Even if you don’t know about John Lennon’s psychedelic Rolls Royce Phantom V, you can dig it: festooned in the bright paisleys, it wreaked of irony and free love. But that’s not the car that ended Lennon’s driving career. The last time John Lennon drove a car was a memorable occasion. It was July 1, 1969, just 19 days before Neil Armstrong first stepped on the moon and three montsh before the Beatles’ last album, Abbey Road, was released.
Lennon was vacationing in the Scottish Highlands with his divisive (and pregnant) partner in crime, Yoko Ono, her daughter Kyoko, and his son, Julian.
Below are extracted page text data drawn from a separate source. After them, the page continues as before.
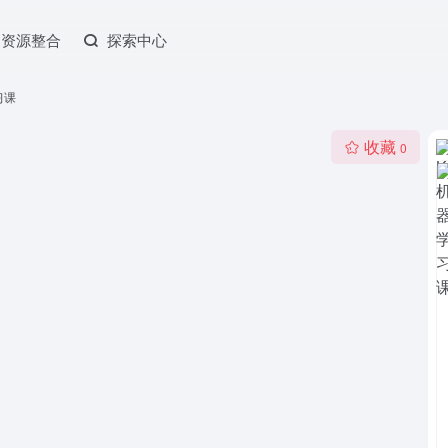
资源整合
探索中心
习课
收藏
0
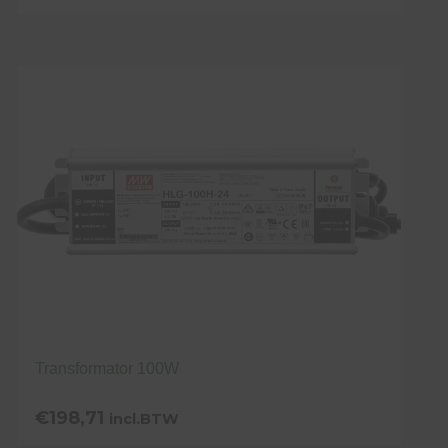
Transformator 100W
€
198,71
incl.BTW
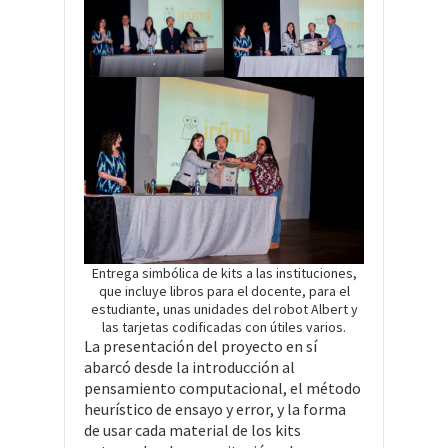
.
Entrega simbólica de kits a las instituciones,
que incluye libros para el docente, para el
estudiante, unas unidades del robot Albert y
las tarjetas codificadas con útiles varios.
La presentación del proyecto en sí
abarcó desde la introducción al
pensamiento computacional, el método
heurístico de ensayo y error, y la forma
de usar cada material de los kits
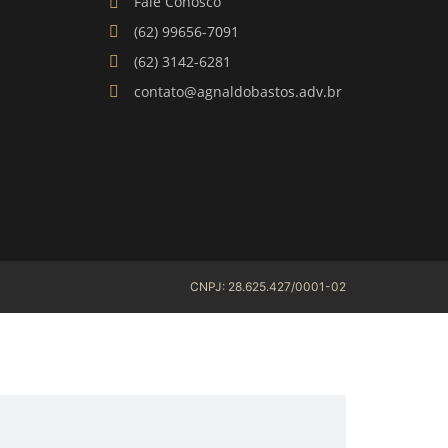
Fale Conosco
(62) 99656-7091
(62) 3142-6281
contato@agnaldobastos.adv.br
CNPJ: 28.625.427/0001-02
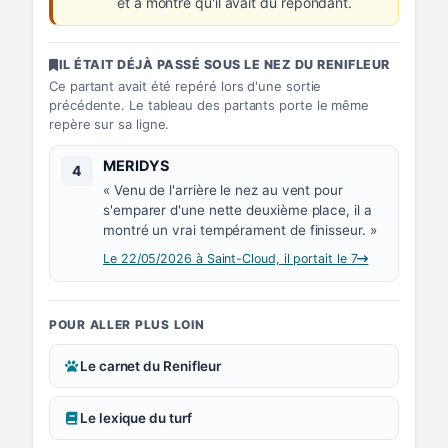
et a montré qu'il avait du répondant.
IL ÉTAIT DÉJÀ PASSÉ SOUS LE NEZ DU RENIFLEUR
Ce partant avait été repéré lors d'une sortie
précédente. Le tableau des partants porte le même
repère sur sa ligne.
Numéro 4 :
MERIDYS
4
« Venu de l'arrière le nez au vent pour
s'emparer d'une nette deuxième place, il a
montré un vrai tempérament de finisseur. »
Le 22/05/2026 à Saint-Cloud, il portait le 7
POUR ALLER PLUS LOIN
Le carnet du Renifleur
Le lexique du turf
They decided to go for a putt along the narrow country lanes in a tiny Austin Maxi hatchback. But Lennon, who grew up in the streets of Liverpool and didn’t start driving until he was 24 years old, was easily distracted, and he ended up driving the little Maxi into a ditch.
All four occupants of the car were taken to a local hospital. Three of them were given stitches for facial lacerations, and Julian, who was just 8 at the time, was treated for shock.
As was his custom, Lennon laughed it off with some mordant wit: “If you’re going to have a car crash,” he told reporters, “try to arrange for it to happen in the Highlands.” Then he jotted a postcard to the Beatles publicist Derek Taylor, in which he claimed he was being “held prisner” in “Scotcland.” “Need som mony to git out … a few hundred will do.” He signed it ‘Jack McCripple.’
And that was the last time Lennon got behind the wheel of a car. Recognizing driving as a dangerous weakness, he chose instead to hire chauffers.